Democrats' Platform Serves as Indictment
of GOP on Issues from Schools to War

By Mike Hailey
Capitol Inside Editor

Texas Democrats have adopted a state platform that reads more like a multi-count indictment of Republican priorities and policies than a standard declaration of principles on which the state Democratic Party stands.

Ratified on Saturday by delegates at the State Democratic Convention in Houston, the 2004 platform singles out Republicans 69 times for "misplaced priorities and failures" on issues ranging from public education to health care to campaign fundraising to the war in Iraq. The 29-page document is designed to contrast the GOP's record as the ruling party in Texas with poll-reinforced positions favored by Democrats.

The biggest dissection and condemnation of Republican policies and initiatives comes in the first five pages that concentrate on overall priorities and education. The platform's writers accuse Republicans of undermining public education with attempts to privatize public schools while shifting the costs to local taxpayers. Democrats cite almost two dozen instances in which they claim that Republicans have failed Texans including GOP support for "a totally privatized voucher scheme" and the limitation of resources to an adequacy plan designed to ensure that only 55 percent of students pass standardized tests.

At a time when Texas teachers make $5,000 a year less than the national average, Democrats charge Republicans with pushing "the first teacher pay cut in modern history" with a $500 cut in health insurance benefits. The platform asserts that the quality of public education in general and teacher morale in particular are being jeopardized by Republican attempts to eliminate class size limits along with the minimum salary schedule and retirement options for teachers in the state.
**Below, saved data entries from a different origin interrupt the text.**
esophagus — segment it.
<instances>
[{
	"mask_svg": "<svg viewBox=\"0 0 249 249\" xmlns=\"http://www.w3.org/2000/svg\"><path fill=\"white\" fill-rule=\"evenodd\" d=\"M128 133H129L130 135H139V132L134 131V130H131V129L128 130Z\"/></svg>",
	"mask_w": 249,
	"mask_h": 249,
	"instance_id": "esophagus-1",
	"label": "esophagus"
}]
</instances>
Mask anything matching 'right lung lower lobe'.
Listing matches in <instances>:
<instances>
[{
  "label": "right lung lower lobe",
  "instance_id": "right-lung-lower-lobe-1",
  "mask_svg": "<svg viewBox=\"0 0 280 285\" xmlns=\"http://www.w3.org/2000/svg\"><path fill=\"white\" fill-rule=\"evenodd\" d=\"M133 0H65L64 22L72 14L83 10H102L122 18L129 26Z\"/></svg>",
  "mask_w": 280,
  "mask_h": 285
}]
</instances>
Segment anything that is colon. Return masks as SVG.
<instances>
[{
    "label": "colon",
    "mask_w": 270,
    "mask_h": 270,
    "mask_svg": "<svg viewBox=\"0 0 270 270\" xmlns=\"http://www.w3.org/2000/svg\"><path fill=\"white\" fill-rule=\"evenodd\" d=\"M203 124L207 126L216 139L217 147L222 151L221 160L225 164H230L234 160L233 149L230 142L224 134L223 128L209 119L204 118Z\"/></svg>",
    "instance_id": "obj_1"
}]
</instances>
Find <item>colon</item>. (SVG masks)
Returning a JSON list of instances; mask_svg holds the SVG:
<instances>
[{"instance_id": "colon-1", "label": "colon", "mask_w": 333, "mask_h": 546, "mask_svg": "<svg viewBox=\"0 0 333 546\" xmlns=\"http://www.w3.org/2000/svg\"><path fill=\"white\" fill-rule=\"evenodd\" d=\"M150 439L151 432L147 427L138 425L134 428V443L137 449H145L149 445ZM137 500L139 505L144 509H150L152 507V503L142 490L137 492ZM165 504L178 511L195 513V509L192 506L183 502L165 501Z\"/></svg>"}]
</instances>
Democrats also use the platform to accuse Republicans of dealing a blow to higher education with a mix of funding cuts, tuition hikes and a weakened Texas Tomorrow Fund. The platform vows a fight against GOP efforts to eliminate the 10 percent rule for college admissions.
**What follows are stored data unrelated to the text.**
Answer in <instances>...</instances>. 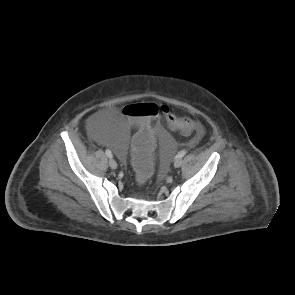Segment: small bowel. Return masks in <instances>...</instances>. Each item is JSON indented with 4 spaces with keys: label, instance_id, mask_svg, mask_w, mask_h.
<instances>
[{
    "label": "small bowel",
    "instance_id": "small-bowel-1",
    "mask_svg": "<svg viewBox=\"0 0 295 295\" xmlns=\"http://www.w3.org/2000/svg\"><path fill=\"white\" fill-rule=\"evenodd\" d=\"M151 103H153V102H151ZM153 104H155V103H153ZM155 105H157V104H155ZM117 114L118 113H116V116H117ZM196 123H197V127H198L197 132H196V137H197V139H199L203 134V129H202V126L198 122H196ZM151 127L154 128V126H151ZM127 128L134 129V127H127Z\"/></svg>",
    "mask_w": 295,
    "mask_h": 295
}]
</instances>
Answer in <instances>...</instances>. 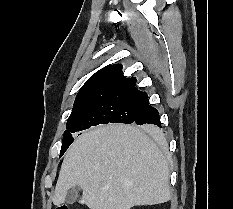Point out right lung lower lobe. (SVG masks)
Masks as SVG:
<instances>
[{
    "label": "right lung lower lobe",
    "instance_id": "obj_1",
    "mask_svg": "<svg viewBox=\"0 0 233 209\" xmlns=\"http://www.w3.org/2000/svg\"><path fill=\"white\" fill-rule=\"evenodd\" d=\"M134 123L143 125L153 130L154 125L161 127L159 122V113L157 109L149 104L141 111L139 116L135 119Z\"/></svg>",
    "mask_w": 233,
    "mask_h": 209
}]
</instances>
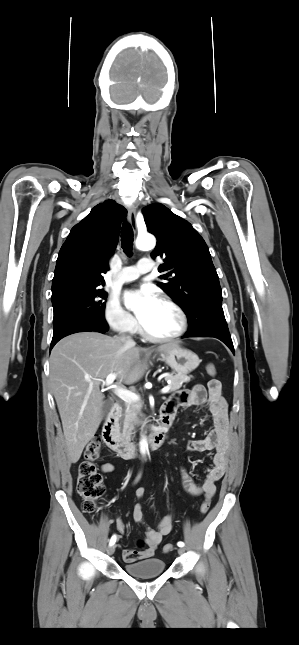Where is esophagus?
Instances as JSON below:
<instances>
[{
  "label": "esophagus",
  "instance_id": "1",
  "mask_svg": "<svg viewBox=\"0 0 299 645\" xmlns=\"http://www.w3.org/2000/svg\"><path fill=\"white\" fill-rule=\"evenodd\" d=\"M128 220L131 226L136 229V208L135 206H130L128 209Z\"/></svg>",
  "mask_w": 299,
  "mask_h": 645
}]
</instances>
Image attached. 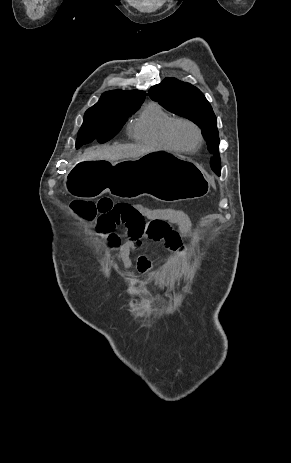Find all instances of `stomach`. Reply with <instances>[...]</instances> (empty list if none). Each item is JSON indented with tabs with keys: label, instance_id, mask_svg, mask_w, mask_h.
Segmentation results:
<instances>
[{
	"label": "stomach",
	"instance_id": "0dacf381",
	"mask_svg": "<svg viewBox=\"0 0 291 463\" xmlns=\"http://www.w3.org/2000/svg\"><path fill=\"white\" fill-rule=\"evenodd\" d=\"M66 189L86 199L108 192L124 199L148 195L162 202H177L205 196L210 183L196 162L175 153L153 151L119 162L113 157L83 159L69 173Z\"/></svg>",
	"mask_w": 291,
	"mask_h": 463
}]
</instances>
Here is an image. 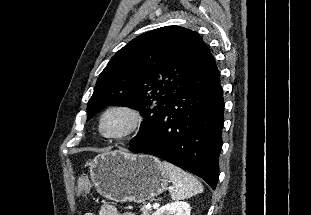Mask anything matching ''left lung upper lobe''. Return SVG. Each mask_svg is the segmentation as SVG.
<instances>
[{
  "label": "left lung upper lobe",
  "mask_w": 311,
  "mask_h": 215,
  "mask_svg": "<svg viewBox=\"0 0 311 215\" xmlns=\"http://www.w3.org/2000/svg\"><path fill=\"white\" fill-rule=\"evenodd\" d=\"M205 42L191 30L165 26L131 40L99 75L87 119L106 106H127L144 120L130 145L139 141L200 56Z\"/></svg>",
  "instance_id": "obj_1"
}]
</instances>
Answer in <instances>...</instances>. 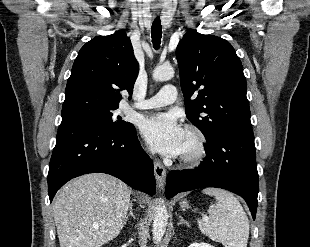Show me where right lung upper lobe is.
<instances>
[{"label": "right lung upper lobe", "mask_w": 310, "mask_h": 247, "mask_svg": "<svg viewBox=\"0 0 310 247\" xmlns=\"http://www.w3.org/2000/svg\"><path fill=\"white\" fill-rule=\"evenodd\" d=\"M139 72L129 37L124 31L87 42L74 61L62 110L76 106L118 108L121 91L133 92Z\"/></svg>", "instance_id": "right-lung-upper-lobe-1"}]
</instances>
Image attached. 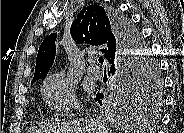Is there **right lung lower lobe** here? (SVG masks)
<instances>
[{
    "label": "right lung lower lobe",
    "instance_id": "obj_1",
    "mask_svg": "<svg viewBox=\"0 0 184 133\" xmlns=\"http://www.w3.org/2000/svg\"><path fill=\"white\" fill-rule=\"evenodd\" d=\"M111 19L113 23L114 30L116 35L118 36L119 47L116 55L117 69L114 66V57L109 61L111 66V73L116 71V74L119 78L118 86L119 90V97L124 95L127 86V80L129 79L131 72L133 71L134 67V50L138 49V45L135 44L134 38L131 36V32L127 25L125 24V20L123 17L116 11L111 12ZM148 56V53H146ZM102 93H98L96 95L95 101H98L100 105H102Z\"/></svg>",
    "mask_w": 184,
    "mask_h": 133
}]
</instances>
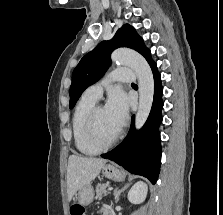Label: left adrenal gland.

Democrats also take issue with the GOP on taxes and spending, declaring that the state budget has a "a source of peril for Texas families" with Republicans in charge of state government. Under a guise of no-new-taxes, Democrats claim in the platform that Republicans resorted instead to to higher fees, tuition and toll roads while increasing costs for local taxpayers and cutting services such as the Children's Health Insurance Program, environmental protection and small business investment. The Democrats blame Republicans at the federal level for using the Social Security surplus and increasing the national debt to make tax cuts for the wealthy permanent. The platform also accuses Republicans of failing to live up to promises to curtail high homeowners insurance prices.

On the volatile issue of abortion, Democrats in their platform allege that Republicans have backed policies designed to "intimidate and traumatize" women. They accuse the GOP of passing a Medicare prescription drug program that's geared more to help corporations than senior citizens - and they blame the GOP for a nursing shortage and reduction of services for the mentally ill.

The platform also condemns Republicans for their support outsourcing of labor and attempts to weaken federal overtime pay law. It accuses Governor Rick Perry of appointing environmental regulators who cater to his campaign contributors - and it blasts Republicans for proposing to make taxpayers instead of polluters pay to clean up abandoned waste sites.

The Democratic platform's creators decided to keep Republicans out of the dialogue in some areas of the platform such as public safety and criminal justice - with the exception of a line criticizing Perry for ignoring a recommendation by his appointees on the pardons and parole board to commute the death sentence of a mentally ill inmate who was recently executed. The platform gives Republicans a pass on issues such as homeland security , but it criticizes the Bush Administration's attempt to cut the veterans affairs budget and accuses the administration of building a case for the Iraq war on "false pretenses" and deception and ignoring the advice of seasoned military professionals as part of a poorly-defined Iraq strategy.